Since GUCLT had the right to sue but not the right to exclude others from practicing the patent, and since AHLT had the right to exclude others but not the right to sue for infringement, neither liquidating trust could sue for the infringement alleged in the GUCLT’s underlying lawsuit. The Federal Circuit ruled that the problem could not be solved by the typical practice of joining the legal title holder, here AHLT, to the patent litigation as a party. Although such joinder solves prudential standing requirements, the court held that it does not solve the constitutional standing requirement of actual legal injury. GUCLT did not suffer legal injury because it had no right to exclude others from practicing the patent.
The Federal Circuit’s majority opinion prompted an interesting dissent, which ended with the following:
While I do not read any precedent as directly governing the peculiar circumstances of this case, I also do not read any as precluding co-plaintiff standing for GUCLT. I believe that, in denying all possibility for enforcing the patent, the majority opinion extends limitations on co-plaintiff standing without a reasoned basis. Accordingly, while neither GUCLT nor AHLT individually may pursue infringement litigation, I would not deprive the patent of all value. Because I would allow GUCLT and AHLT, as co-plaintiffs, standing to sue Microsoft, I respectfully dissent.
The View From IP Bloggers. Dennis Crouch of the Patently-O patent law blog has an interesting post on the case, and he gets special thanks for first reporting on the decision. For another view, you may find this post from the Patry Copyright Blog published by William Patry, Google’s Senior Copyright Counsel, of interest.
Important Lessons. On his patent law blog, Dennis Crouch gives the practice pointer that he believes patent lawyers should learn from the decision: "A non-title-holder must be granted an exclusive license as well as full litigation rights in order to have standing to sue for patent infringement." That is helpful advice for patent lawyers, but I have a suggestion of my own.
When intellectual property such as patents, copyrights, or trademarks is involved in a bankruptcy case, get expert advice from IP counsel, in addition to bankruptcy advice. The problem may be separating exclusionary rights from the right to sue for patent infringement one day and transferring a trademark without its goodwill the next.

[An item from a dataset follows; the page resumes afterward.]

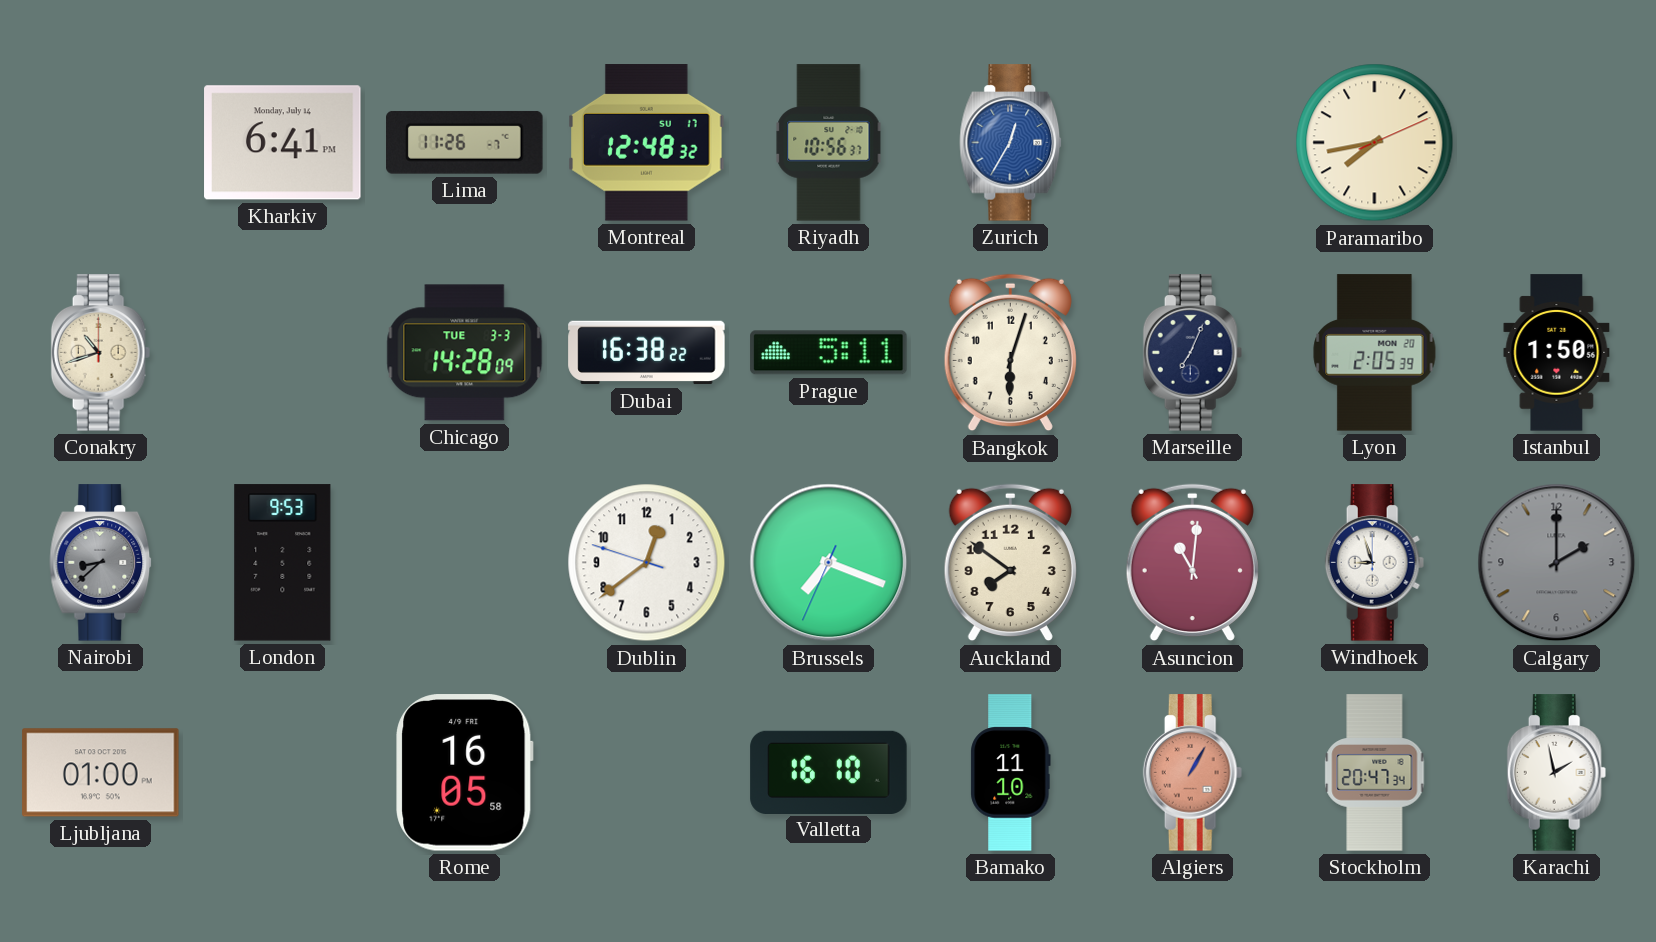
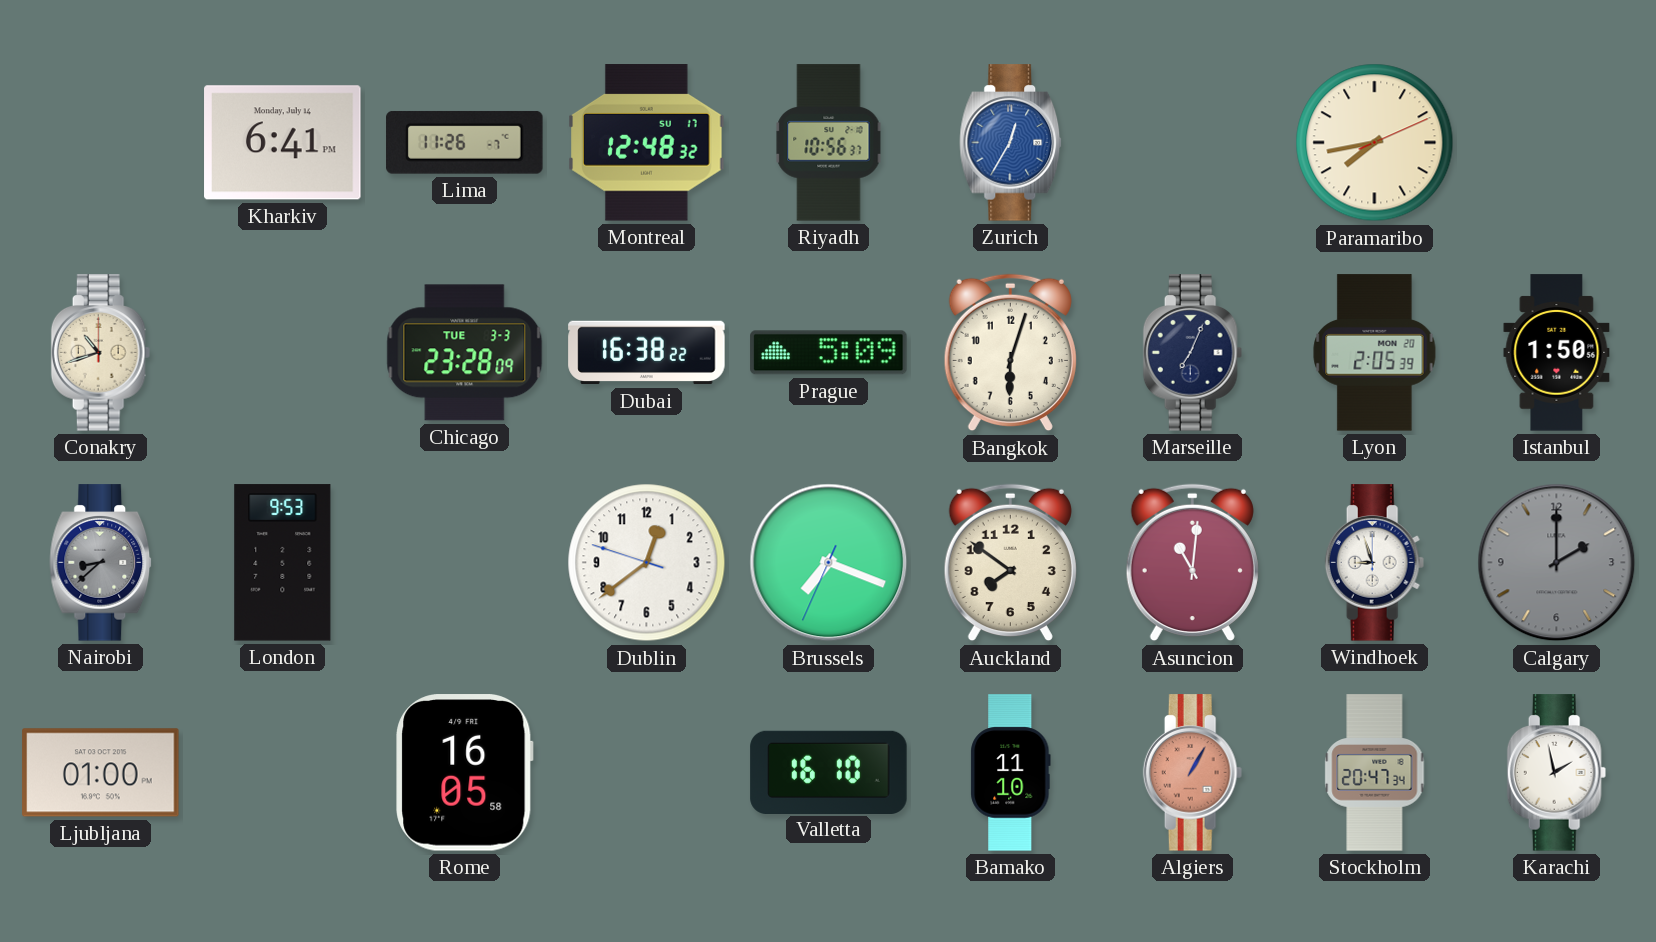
Chicago: 14:28 -> 23:28
Prague: 5:11 -> 5:09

This suggestion applies when dealing with, for example, the transfer of IP in a bankruptcy case, whether by liquidation trusts, Section 363 asset sales, or something else, or assessing the risk of continuing patent infringement when purchasing IP assets.
As the Federal Circuit’s decision shows, the interplay between IP issues and bankruptcy cases can be complex and the possible outcomes surprising. Getting expert advice can help you avoid these and other traps for the unwary.